Les deux autres mantras de Carl Schmitt étaient, premièrement, de conserver le pouvoir : ‘Utilisez-le’ (ou perdez-le) et, deuxièmement, de configurer un ‘ennemi’ aussi polarisant et aussi ‘sombre’ que possible afin de conserver le pouvoir - et de maintenir les masses dans la crainte et la docilité.
C’est ainsi que nous avons vu Biden, faute d’alternative, recourir à un manichéisme radical pour renforcer l’autorité contre ses opposants nationaux aux États-Unis (en les présentant ironiquement comme des ennemis de la ‘démocratie’), tout en utilisant la guerre en Ukraine comme un outil permettant de présenter la guerre de l’Occident contre la Russie comme une lutte épique entre la Lumière et l’Obscurité. Ces codes sources idéologiques manichéens dominent pour l’instant le libéralisme occidental.
Mais l’Occident s’est lui-même mis dans un piège : le fait de ‘Devenir Manichéen’ l’enferme dans une camisole de force idéologique. Il s’agit d’une crise que l’Occident a lui-même provoquée. En clair, le Manichéisme est l’antithèse de toute solution négociée ou de toute voie de sortie. Carl Schmitt était clair sur ce point : l’intention d’évoquer la plus noire des inimitiés était précisément d’empêcher toute négociation (libérale) : Comment la ‘vertu’ pourrait-elle négocier avec le ‘malin’ ?

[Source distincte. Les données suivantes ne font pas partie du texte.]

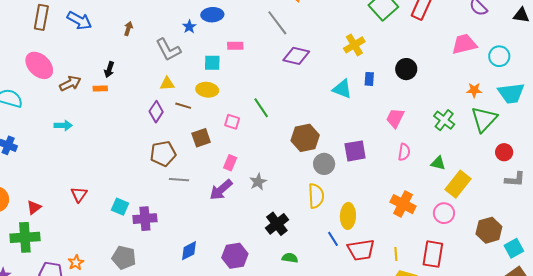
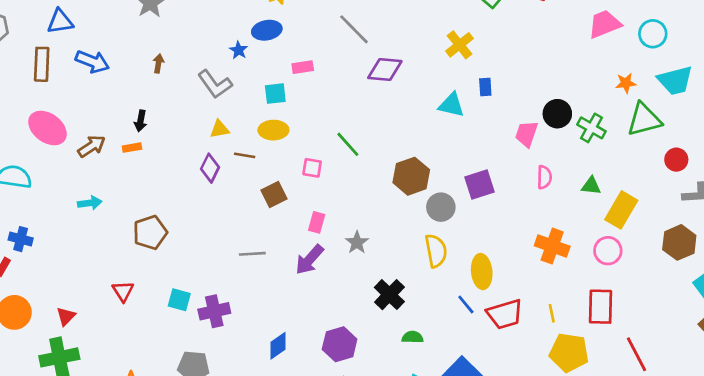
black circle: (406, 69) -> (557, 114), moved
green triangle: (484, 119) -> (644, 120), turned 40
brown pentagon: (163, 154) -> (150, 232), moved
brown hexagon: (489, 230) -> (679, 242), moved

L’Occident est aujourd’hui trop dysfonctionnel et trop faible pour se battre sur tous les fronts. Pourtant, il ne peut y avoir de recul (sans humiliation de l’Occident).
L’Occident a tout misé sur son système de ‘contrôle’ géré par la peur et la ‘crise d’urgence’ pour se sauver. Ses espoirs reposent désormais sur son ‘Attention ! Le grand patron est devenu fou de colère ; il pourrait faire n’importe quoi’, qui, espère-t-il, fera reculer le monde.
Mais le reste du monde ne recule pas, il s’affirme. Les élites occidentales sont de moins en moins nombreuses à croire ce qu’elles disent et de moins en moins nombreuses à faire confiance à leurs compétences. L’Occident a imprudemment ‘parié’ ; il peut tout perdre. Ou, plus dangereux encore, dans un accès de colère, il peut renverser les tables de jeu des ‘autres’.
Alastair Crooke* pour Strategique Culture->https://strategic-culture.org/]
Original : « Betting All on Hegemony ; Risking All, To Stave Off Ruin »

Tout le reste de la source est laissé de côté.